Source data:
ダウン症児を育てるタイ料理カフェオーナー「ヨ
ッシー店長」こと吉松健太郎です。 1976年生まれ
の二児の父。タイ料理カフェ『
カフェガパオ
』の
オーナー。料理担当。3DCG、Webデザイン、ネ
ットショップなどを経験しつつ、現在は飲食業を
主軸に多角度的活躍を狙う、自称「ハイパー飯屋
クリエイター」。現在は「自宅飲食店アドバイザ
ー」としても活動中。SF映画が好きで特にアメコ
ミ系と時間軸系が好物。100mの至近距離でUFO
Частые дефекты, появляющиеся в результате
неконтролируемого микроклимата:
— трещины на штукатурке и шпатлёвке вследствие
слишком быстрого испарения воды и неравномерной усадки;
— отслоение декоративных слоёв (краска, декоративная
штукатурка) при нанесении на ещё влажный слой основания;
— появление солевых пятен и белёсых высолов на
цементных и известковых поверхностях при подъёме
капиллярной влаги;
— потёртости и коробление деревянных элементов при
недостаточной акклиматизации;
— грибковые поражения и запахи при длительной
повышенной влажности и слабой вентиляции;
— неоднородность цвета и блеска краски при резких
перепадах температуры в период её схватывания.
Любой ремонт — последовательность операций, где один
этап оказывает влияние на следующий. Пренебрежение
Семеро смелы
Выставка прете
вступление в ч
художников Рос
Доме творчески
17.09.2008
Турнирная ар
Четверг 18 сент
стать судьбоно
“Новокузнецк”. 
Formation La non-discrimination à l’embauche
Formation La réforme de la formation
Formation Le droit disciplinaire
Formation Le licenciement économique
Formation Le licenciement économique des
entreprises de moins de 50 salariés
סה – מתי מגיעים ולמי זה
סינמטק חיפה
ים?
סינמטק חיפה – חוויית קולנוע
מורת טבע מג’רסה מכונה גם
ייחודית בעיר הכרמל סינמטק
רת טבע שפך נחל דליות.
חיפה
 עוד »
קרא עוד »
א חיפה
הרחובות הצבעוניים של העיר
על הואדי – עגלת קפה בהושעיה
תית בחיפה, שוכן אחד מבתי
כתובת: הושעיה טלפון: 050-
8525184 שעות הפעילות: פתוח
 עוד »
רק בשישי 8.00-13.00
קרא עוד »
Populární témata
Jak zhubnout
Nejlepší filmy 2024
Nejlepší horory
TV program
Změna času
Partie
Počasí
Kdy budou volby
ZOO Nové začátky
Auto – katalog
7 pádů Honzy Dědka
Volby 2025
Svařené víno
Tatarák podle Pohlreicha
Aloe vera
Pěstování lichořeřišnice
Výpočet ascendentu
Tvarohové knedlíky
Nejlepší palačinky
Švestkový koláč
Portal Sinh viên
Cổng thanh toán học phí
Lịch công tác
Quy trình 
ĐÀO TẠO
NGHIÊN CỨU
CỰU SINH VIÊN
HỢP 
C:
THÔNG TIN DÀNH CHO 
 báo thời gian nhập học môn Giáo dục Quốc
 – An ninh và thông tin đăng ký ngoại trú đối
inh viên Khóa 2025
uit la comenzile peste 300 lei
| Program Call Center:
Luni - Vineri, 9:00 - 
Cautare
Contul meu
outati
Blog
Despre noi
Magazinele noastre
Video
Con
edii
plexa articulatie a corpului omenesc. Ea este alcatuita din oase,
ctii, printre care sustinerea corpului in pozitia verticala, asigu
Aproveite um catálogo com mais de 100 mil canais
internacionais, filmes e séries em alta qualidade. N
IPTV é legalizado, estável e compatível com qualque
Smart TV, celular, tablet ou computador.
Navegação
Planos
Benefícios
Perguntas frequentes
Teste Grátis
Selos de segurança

**TASK BRIEF**
Transcribe every entry exactly as it reads.

**SOLUTION TO THIS EXERCISE**
ダウン症児を育てるタイ料理カフェオーナー「ヨ
ッシー店長」こと吉松健太郎です。 1976年生まれ
の二児の父。タイ料理カフェ『
カフェガパオ
』の
オーナー。料理担当。3DCG、Webデザイン、ネ
ットショップなどを経験しつつ、現在は飲食業を
主軸に多角度的活躍を狙う、自称「ハイパー飯屋
クリエイター」。現在は「自宅飲食店アドバイザ
ー」としても活動中。SF映画が好きで特にアメコ
ミ系と時間軸系が好物。100mの至近距離でUFO
Частые дефекты, появляющиеся в результате
неконтролируемого микроклимата:
— трещины на штукатурке и шпатлёвке вследствие
слишком быстрого испарения воды и неравномерной усадки;
— отслоение декоративных слоёв (краска, декоративная
штукатурка) при нанесении на ещё влажный слой основания;
— появление солевых пятен и белёсых высолов на
цементных и известковых поверхностях при подъёме
капиллярной влаги;
— потёртости и коробление деревянных элементов при
недостаточной акклиматизации;
— грибковые поражения и запахи при длительной
повышенной влажности и слабой вентиляции;
— неоднородность цвета и блеска краски при резких
перепадах температуры в период её схватывания.
Любой ремонт — последовательность операций, где один
этап оказывает влияние на следующий. Пренебрежение
Семеро смелы
Выставка прете
вступление в ч
художников Рос
Доме творчески
17.09.2008
Турнирная ар
Четверг 18 сент
стать судьбоно
“Новокузнецк”. 
Formation La non-discrimination à l’embauche
Formation La réforme de la formation
Formation Le droit disciplinaire
Formation Le licenciement économique
Formation Le licenciement économique des
entreprises de moins de 50 salariés
סה – מתי מגיעים ולמי זה
סינמטק חיפה
ים?
סינמטק חיפה – חוויית קולנוע
מורת טבע מג’רסה מכונה גם
ייחודית בעיר הכרמל סינמטק
רת טבע שפך נחל דליות.
חיפה
 עוד »
קרא עוד »
א חיפה
הרחובות הצבעוניים של העיר
על הואדי – עגלת קפה בהושעיה
תית בחיפה, שוכן אחד מבתי
כתובת: הושעיה טלפון: 050-
8525184 שעות הפעילות: פתוח
 עוד »
רק בשישי 8.00-13.00
קרא עוד »
Populární témata
Jak zhubnout
Nejlepší filmy 2024
Nejlepší horory
TV program
Změna času
Partie
Počasí
Kdy budou volby
ZOO Nové začátky
Auto – katalog
7 pádů Honzy Dědka
Volby 2025
Svařené víno
Tatarák podle Pohlreicha
Aloe vera
Pěstování lichořeřišnice
Výpočet ascendentu
Tvarohové knedlíky
Nejlepší palačinky
Švestkový koláč
Portal Sinh viên
Cổng thanh toán học phí
Lịch công tác
Quy trình 
ĐÀO TẠO
NGHIÊN CỨU
CỰU SINH VIÊN
HỢP 
C:
THÔNG TIN DÀNH CHO 
 báo thời gian nhập học môn Giáo dục Quốc
 – An ninh và thông tin đăng ký ngoại trú đối
inh viên Khóa 2025
uit la comenzile peste 300 lei
| Program Call Center:
Luni - Vineri, 9:00 - 
Cautare
Contul meu
outati
Blog
Despre noi
Magazinele noastre
Video
Con
edii
plexa articulatie a corpului omenesc. Ea este alcatuita din oase,
ctii, printre care sustinerea corpului in pozitia verticala, asigu
Aproveite um catálogo com mais de 100 mil canais
internacionais, filmes e séries em alta qualidade. N
IPTV é legalizado, estável e compatível com qualque
Smart TV, celular, tablet ou computador.
Navegação
Planos
Benefícios
Perguntas frequentes
Teste Grátis
Selos de segurança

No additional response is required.